# [WORK REQUIRED]
Please return every line of the records below that holds the word "Azorai".

# [MATERIAL FOR THIS EXERCISE]
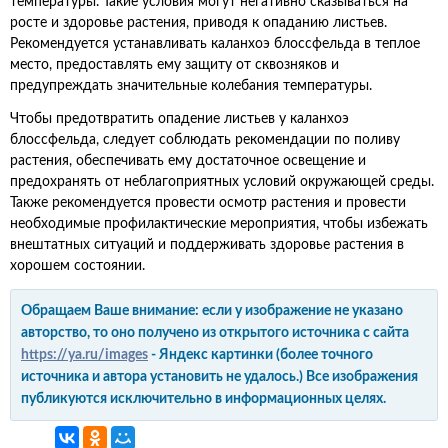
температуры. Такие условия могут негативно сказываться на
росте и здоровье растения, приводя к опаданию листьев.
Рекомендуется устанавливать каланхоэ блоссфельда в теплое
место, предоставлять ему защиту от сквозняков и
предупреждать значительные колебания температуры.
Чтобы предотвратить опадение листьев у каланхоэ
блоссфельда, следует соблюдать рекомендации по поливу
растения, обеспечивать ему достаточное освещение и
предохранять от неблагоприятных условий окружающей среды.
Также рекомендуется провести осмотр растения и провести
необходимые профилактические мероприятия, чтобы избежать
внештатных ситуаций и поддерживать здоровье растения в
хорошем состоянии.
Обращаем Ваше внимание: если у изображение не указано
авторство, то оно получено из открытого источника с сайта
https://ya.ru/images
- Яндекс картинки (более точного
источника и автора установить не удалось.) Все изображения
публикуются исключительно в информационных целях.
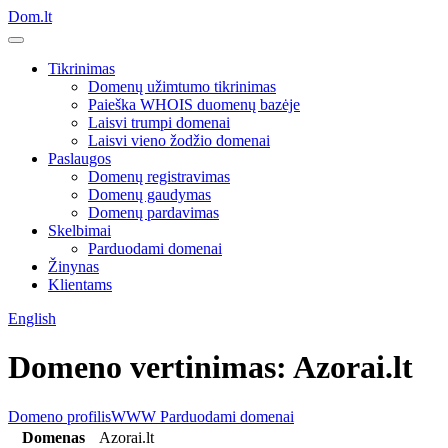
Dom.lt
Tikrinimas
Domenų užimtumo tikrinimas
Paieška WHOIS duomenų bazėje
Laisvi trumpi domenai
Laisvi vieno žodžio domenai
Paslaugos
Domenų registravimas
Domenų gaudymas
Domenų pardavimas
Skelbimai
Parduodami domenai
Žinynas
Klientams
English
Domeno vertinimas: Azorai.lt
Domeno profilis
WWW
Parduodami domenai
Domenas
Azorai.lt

...

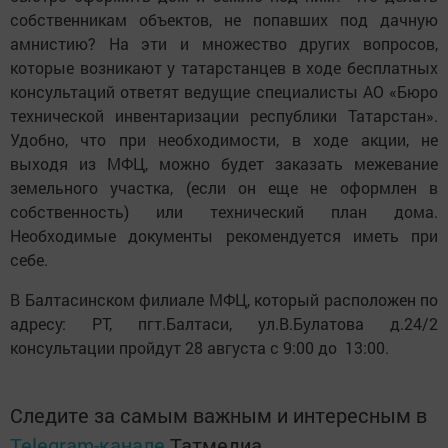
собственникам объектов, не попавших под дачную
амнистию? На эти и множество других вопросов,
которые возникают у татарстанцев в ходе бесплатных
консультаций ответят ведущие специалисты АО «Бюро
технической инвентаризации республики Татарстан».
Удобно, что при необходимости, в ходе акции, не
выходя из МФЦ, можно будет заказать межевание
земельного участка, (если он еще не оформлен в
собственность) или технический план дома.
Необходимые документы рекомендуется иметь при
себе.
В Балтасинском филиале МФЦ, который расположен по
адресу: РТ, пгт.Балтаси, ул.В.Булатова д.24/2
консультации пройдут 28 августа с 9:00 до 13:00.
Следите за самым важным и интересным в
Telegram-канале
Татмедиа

# [RESULT OF THIS TASK]
Domeno vertinimas: Azorai.lt
Azorai.lt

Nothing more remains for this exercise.